====== RAW DATA

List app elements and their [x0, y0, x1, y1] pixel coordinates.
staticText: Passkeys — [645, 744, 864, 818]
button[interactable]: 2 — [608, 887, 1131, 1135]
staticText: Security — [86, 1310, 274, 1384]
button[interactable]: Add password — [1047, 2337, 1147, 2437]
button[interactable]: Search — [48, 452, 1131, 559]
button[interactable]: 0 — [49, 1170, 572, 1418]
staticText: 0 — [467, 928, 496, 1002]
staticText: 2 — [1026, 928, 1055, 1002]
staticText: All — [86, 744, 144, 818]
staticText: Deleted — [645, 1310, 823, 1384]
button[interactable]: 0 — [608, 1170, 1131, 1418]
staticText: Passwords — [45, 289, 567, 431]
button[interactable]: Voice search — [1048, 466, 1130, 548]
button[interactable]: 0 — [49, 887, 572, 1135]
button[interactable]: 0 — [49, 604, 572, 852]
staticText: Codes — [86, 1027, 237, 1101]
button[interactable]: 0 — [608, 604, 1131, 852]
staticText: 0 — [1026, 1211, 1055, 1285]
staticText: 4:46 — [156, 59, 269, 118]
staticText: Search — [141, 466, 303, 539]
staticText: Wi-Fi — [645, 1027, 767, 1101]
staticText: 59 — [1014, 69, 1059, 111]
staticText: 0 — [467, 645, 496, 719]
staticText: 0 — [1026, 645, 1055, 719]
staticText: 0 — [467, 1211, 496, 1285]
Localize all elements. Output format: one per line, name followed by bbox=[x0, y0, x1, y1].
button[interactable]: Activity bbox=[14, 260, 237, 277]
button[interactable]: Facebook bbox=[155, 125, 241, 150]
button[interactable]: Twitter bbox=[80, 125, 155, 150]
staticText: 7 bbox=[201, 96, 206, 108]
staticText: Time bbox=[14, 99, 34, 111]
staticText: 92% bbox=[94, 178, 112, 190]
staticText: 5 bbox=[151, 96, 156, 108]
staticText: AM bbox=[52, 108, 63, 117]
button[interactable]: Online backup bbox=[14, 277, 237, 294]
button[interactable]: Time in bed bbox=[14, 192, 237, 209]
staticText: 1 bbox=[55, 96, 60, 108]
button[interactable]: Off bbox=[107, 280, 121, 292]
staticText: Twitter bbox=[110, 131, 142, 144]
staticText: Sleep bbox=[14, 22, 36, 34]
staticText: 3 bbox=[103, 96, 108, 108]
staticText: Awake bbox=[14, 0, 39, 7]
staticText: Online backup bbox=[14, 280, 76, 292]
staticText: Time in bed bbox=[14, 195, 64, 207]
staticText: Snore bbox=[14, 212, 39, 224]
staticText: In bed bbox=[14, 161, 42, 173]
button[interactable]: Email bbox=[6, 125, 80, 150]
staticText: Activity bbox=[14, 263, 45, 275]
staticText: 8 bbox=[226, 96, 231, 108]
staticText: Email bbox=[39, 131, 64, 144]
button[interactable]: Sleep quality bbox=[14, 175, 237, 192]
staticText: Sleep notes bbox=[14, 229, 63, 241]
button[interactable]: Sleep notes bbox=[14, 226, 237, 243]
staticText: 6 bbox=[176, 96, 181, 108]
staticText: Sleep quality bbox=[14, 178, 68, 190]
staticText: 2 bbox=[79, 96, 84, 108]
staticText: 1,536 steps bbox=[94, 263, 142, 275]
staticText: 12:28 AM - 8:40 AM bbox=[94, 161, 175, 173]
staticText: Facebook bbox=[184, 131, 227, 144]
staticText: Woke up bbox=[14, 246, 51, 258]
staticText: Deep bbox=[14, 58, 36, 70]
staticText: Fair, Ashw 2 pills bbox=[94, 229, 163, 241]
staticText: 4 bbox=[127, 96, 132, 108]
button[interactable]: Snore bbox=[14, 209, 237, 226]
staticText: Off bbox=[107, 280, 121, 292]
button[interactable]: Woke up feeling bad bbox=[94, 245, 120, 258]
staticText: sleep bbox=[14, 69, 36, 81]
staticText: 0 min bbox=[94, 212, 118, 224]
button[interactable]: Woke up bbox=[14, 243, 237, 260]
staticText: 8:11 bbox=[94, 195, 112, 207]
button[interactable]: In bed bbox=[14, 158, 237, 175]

============

Word for word, transcribe the entire listing shown above.

List app elements and their [x0, y0, x1, y1] pixel coordinates.
staticText: Passkeys — [645, 744, 864, 818]
button[interactable]: 2 — [608, 887, 1131, 1135]
staticText: Security — [86, 1310, 274, 1384]
button[interactable]: Add password — [1047, 2337, 1147, 2437]
button[interactable]: Search — [48, 452, 1131, 559]
button[interactable]: 0 — [49, 1170, 572, 1418]
staticText: 0 — [467, 928, 496, 1002]
staticText: 2 — [1026, 928, 1055, 1002]
staticText: All — [86, 744, 144, 818]
staticText: Deleted — [645, 1310, 823, 1384]
button[interactable]: 0 — [608, 1170, 1131, 1418]
staticText: Passwords — [45, 289, 567, 431]
button[interactable]: Voice search — [1048, 466, 1130, 548]
button[interactable]: 0 — [49, 887, 572, 1135]
button[interactable]: 0 — [49, 604, 572, 852]
staticText: Codes — [86, 1027, 237, 1101]
button[interactable]: 0 — [608, 604, 1131, 852]
staticText: 0 — [1026, 1211, 1055, 1285]
staticText: 4:46 — [156, 59, 269, 118]
staticText: Search — [141, 466, 303, 539]
staticText: Wi-Fi — [645, 1027, 767, 1101]
staticText: 59 — [1014, 69, 1059, 111]
staticText: 0 — [467, 645, 496, 719]
staticText: 0 — [1026, 645, 1055, 719]
staticText: 0 — [467, 1211, 496, 1285]
Localize all elements. Output format: one per line, name followed by bbox=[x0, y0, x1, y1].
button[interactable]: Activity bbox=[14, 260, 237, 277]
button[interactable]: Facebook bbox=[155, 125, 241, 150]
button[interactable]: Twitter bbox=[80, 125, 155, 150]
staticText: 7 bbox=[201, 96, 206, 108]
staticText: Time bbox=[14, 99, 34, 111]
staticText: 92% bbox=[94, 178, 112, 190]
staticText: 5 bbox=[151, 96, 156, 108]
staticText: AM bbox=[52, 108, 63, 117]
button[interactable]: Online backup bbox=[14, 277, 237, 294]
button[interactable]: Time in bed bbox=[14, 192, 237, 209]
staticText: 1 bbox=[55, 96, 60, 108]
button[interactable]: Off bbox=[107, 280, 121, 292]
staticText: Twitter bbox=[110, 131, 142, 144]
staticText: Sleep bbox=[14, 22, 36, 34]
staticText: 3 bbox=[103, 96, 108, 108]
staticText: Awake bbox=[14, 0, 39, 7]
staticText: Online backup bbox=[14, 280, 76, 292]
staticText: Time in bed bbox=[14, 195, 64, 207]
staticText: Snore bbox=[14, 212, 39, 224]
staticText: In bed bbox=[14, 161, 42, 173]
button[interactable]: Email bbox=[6, 125, 80, 150]
staticText: Activity bbox=[14, 263, 45, 275]
staticText: 8 bbox=[226, 96, 231, 108]
staticText: Email bbox=[39, 131, 64, 144]
button[interactable]: Sleep quality bbox=[14, 175, 237, 192]
staticText: Sleep notes bbox=[14, 229, 63, 241]
button[interactable]: Sleep notes bbox=[14, 226, 237, 243]
staticText: 6 bbox=[176, 96, 181, 108]
staticText: Sleep quality bbox=[14, 178, 68, 190]
staticText: 2 bbox=[79, 96, 84, 108]
staticText: 1,536 steps bbox=[94, 263, 142, 275]
staticText: 12:28 AM - 8:40 AM bbox=[94, 161, 175, 173]
staticText: Facebook bbox=[184, 131, 227, 144]
staticText: Woke up bbox=[14, 246, 51, 258]
staticText: Deep bbox=[14, 58, 36, 70]
staticText: Fair, Ashw 2 pills bbox=[94, 229, 163, 241]
staticText: 4 bbox=[127, 96, 132, 108]
button[interactable]: Snore bbox=[14, 209, 237, 226]
staticText: Off bbox=[107, 280, 121, 292]
button[interactable]: Woke up feeling bad bbox=[94, 245, 120, 258]
staticText: sleep bbox=[14, 69, 36, 81]
staticText: 0 min bbox=[94, 212, 118, 224]
button[interactable]: Woke up bbox=[14, 243, 237, 260]
staticText: 8:11 bbox=[94, 195, 112, 207]
button[interactable]: In bed bbox=[14, 158, 237, 175]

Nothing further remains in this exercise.